In the Chinese report published a few days ago on COVID-19 (via Henry Lahore), the higher than average mortality (2.6%) was noted in those patients with some previous diseases, all associated with insulin resistance and its hyperinsulinemia (high blood insulin):

However, it could also be that the comparison with the average mortality rate does not take into account age (higher mortality in older people who are more likely to have one of these chronic diseases): we will have to wait for a future paper.

If it is ultimately true that COVID-19 is more severe in hyperinsulinaemia (according to Petro's hypothesis because the virus would take advantage of the higher amount of insulin to replicate more quickly) then it would have made sense to try to reduce this state of excess insulin:

Risk/benefit analysis of the three: no risk, possible benefit.


Any further action to consider, even if it is more speculative (or not) than the previous ones.


Dr. Chan Kan Ping's hypothesis is that the 2002 coronavirus, SARS-CoV, may be sensitive to high body temperature. It simply doesn't make sense to reduce fever with antipyretics, and more so if it does not even rise above 40°C. As George Henderson points out, it is not wise to take paracetamol for viral infection when the available data, in animals infected with flu, indicate higher mortality. The widespread use of antipyretics, shielded by the stupid "treat the discomfort", is only understundable in mild disease, by inertia and by giving satisfaction to the impulse to act and do something... if it leads you to the use of antipyretics during COVID-19 be aware that you will be making an even potentially worse decision than the use of homeopathy.

Vitamin D

I personally see vitamin D more as a background treatment, not as an acute measure. Even so, if you haven't worried about maintaining good levels during the fall/winter, you can supplement, perhaps first days with higher dose.

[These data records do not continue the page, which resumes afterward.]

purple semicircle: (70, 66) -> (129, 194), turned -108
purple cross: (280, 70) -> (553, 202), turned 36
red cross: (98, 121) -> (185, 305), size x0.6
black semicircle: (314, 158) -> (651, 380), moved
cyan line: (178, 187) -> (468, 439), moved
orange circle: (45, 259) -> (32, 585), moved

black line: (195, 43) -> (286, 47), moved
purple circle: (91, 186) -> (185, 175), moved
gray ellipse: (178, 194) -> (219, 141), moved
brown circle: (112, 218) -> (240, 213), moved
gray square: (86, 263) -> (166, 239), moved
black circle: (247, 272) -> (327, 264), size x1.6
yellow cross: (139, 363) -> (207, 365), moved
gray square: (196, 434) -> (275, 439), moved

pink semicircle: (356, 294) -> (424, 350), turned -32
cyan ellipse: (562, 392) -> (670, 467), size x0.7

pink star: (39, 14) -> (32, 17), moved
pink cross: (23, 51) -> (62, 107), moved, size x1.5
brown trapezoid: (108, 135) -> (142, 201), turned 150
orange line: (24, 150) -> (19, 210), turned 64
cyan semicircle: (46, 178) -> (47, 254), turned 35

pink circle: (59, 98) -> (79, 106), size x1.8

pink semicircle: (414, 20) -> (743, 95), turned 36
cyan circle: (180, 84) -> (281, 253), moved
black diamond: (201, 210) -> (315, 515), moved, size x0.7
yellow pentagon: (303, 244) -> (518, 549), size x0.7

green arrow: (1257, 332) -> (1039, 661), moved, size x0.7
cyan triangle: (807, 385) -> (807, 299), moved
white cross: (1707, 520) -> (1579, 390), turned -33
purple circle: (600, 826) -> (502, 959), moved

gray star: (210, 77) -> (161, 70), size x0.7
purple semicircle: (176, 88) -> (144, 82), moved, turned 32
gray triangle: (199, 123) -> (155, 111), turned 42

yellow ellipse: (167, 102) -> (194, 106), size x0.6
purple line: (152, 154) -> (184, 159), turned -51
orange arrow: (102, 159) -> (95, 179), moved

As a matter of fact, good levels of vitamin D could reduce the likelihood of the serious complication (via Ana), acute respiratory distress syndrome.


This connection, pointed out by George Henderson, is not really workable, but I put it in here for completeness. It seems that, like the flu virus, SARS-CoV-2 would mutate more rapidly in the face of selenium deficiency. Unworkable because we would have to guarantee selenium sufficiency for everyone.

I have used but edited it afterwards. So, anything wrong is my fault.